Cox disagreed. “AT&T’s claims of unfair competition are unjustified and directly contradict the marketplace reality of fair competition,” a spokesman said. Exclusive contracts are common in media and telecommunications, he said, citing DirecTV’s carriage of the NFL Sunday Ticket and AT&T’s deal to offer Apple’s iPhone. “Our distribution of the Padres content is entirely consistent with applicable law and regulations,” the spokesman said. “We are not required to share the benefits of Chanel 4 San Diego and its Padres content with AT&T.”
Without Padres games and Cox’s sports network, AT&T has struggled to attract and keep customers for its IPTV service, it said. Though it won’t disclose figures, it said monthly sales in San Diego are proportionally lower than its company average. Prospective customers tell door-to-door sellers that they won’t sign up for U-verse because they want to keep watching Padres game. And “AT&T’s disconnect ("churn” rate) in San Diego has been significantly higher in every single month of operations than in other area,” it said.
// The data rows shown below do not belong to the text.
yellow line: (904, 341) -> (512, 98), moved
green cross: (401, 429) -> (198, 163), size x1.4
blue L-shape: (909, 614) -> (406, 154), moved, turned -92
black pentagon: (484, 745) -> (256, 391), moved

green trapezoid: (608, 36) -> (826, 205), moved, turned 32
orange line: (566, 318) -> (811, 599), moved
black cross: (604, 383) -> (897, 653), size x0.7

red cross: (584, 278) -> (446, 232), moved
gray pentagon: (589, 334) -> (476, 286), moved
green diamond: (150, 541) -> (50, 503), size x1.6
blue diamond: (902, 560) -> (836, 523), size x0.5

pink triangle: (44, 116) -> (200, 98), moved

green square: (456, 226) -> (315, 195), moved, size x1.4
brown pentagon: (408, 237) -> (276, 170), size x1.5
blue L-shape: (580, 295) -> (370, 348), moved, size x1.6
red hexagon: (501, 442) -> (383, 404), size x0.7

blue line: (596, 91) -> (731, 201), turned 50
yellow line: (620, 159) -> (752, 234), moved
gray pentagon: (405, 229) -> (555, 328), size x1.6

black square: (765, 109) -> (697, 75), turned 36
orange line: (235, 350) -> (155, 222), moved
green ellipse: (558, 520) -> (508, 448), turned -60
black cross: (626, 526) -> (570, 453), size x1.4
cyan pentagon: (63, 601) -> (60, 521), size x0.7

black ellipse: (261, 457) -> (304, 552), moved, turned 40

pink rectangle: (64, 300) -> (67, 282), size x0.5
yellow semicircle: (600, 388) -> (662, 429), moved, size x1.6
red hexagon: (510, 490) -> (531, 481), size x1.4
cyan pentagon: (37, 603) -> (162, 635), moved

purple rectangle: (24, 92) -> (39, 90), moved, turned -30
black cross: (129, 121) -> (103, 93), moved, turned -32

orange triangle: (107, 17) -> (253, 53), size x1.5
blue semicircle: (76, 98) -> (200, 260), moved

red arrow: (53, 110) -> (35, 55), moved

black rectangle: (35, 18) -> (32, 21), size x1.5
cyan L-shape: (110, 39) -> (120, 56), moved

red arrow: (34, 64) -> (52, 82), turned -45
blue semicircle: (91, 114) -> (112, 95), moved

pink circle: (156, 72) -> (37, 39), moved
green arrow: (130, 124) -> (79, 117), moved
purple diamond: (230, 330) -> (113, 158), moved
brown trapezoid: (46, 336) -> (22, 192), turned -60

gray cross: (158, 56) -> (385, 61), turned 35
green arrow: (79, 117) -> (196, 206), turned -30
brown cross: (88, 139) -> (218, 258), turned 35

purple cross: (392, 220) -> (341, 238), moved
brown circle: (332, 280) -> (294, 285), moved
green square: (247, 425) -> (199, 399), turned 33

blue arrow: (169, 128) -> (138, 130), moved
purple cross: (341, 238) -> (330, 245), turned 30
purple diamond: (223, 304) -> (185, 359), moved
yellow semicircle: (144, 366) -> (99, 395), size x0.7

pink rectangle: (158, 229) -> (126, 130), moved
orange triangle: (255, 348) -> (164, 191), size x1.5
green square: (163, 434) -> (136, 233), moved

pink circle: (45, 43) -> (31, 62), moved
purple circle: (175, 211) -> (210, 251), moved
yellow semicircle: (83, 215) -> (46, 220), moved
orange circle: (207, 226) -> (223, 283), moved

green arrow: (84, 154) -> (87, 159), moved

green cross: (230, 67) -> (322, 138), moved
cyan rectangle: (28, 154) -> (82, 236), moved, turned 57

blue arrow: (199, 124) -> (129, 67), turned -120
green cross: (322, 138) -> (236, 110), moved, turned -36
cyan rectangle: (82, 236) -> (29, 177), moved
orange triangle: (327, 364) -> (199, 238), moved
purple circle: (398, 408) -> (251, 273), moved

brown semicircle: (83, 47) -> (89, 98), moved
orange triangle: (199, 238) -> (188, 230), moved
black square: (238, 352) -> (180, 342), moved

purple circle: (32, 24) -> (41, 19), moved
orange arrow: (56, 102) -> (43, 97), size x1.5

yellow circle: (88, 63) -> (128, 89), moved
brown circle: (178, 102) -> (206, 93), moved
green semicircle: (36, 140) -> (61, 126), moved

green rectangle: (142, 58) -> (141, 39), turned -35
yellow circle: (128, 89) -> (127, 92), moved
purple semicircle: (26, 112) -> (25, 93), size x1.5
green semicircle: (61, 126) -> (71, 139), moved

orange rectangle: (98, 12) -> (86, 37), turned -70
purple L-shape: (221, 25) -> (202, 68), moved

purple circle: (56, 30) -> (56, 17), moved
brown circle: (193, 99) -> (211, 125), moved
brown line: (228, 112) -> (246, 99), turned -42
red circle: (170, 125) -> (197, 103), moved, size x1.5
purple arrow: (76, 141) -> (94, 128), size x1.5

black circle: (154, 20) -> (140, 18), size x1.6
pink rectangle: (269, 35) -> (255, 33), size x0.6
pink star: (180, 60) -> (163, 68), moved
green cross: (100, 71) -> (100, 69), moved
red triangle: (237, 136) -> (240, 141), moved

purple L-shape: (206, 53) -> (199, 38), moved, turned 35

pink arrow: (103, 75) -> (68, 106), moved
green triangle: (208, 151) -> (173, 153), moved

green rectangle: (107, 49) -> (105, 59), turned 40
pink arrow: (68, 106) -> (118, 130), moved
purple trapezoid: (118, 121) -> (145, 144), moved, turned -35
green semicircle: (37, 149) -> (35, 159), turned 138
AT&T isn’t the first to raise section 628(b) in support of access to terrestrially-delivered programming. DirecTV cited the section in its comments filed in the agency’s program-access rulemaking. DirecTV pointed as precedent to the same FCC order banning exclusive service contracts. But AT&T may be the first to raise the argument a complaint rather than a rulemaking. “The complaint need not and does not seek to have the Commission close the so-called ’terrestrial loophole,'” AT&T said. “Withholding of this particular terrestrially-delivered programming directly depresses competition for satellite-delivered video programming in San Diego,” it said.